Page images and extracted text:
>>>
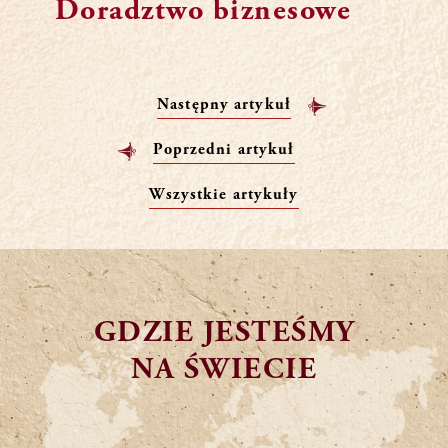
Doradztwo biznesowe
Następny artykuł
Poprzedni artykuł
Wszystkie artykuły
GDZIE JESTEŚMY
NA ŚWIECIE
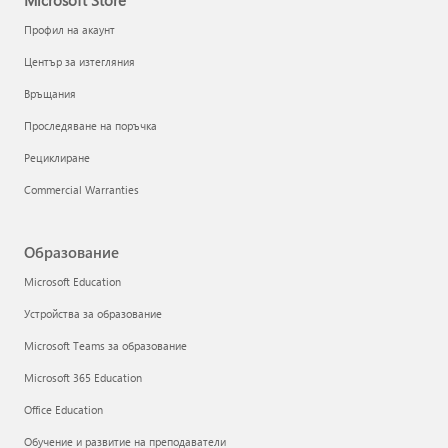
Microsoft Store
Профил на акаунт
Център за изтегляния
Връщания
Проследяване на поръчка
Рециклиране
Commercial Warranties
Образование
Microsoft Education
Устройства за образование
Microsoft Teams за образование
Microsoft 365 Education
Office Education
Обучение и развитие на преподаватели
<<<
THE TASK:
Repeat only the tail of the entries, exactly: the line containing "Office Education" and every line after it, to the end.

RESULT BELOW:
Office Education
Обучение и развитие на преподаватели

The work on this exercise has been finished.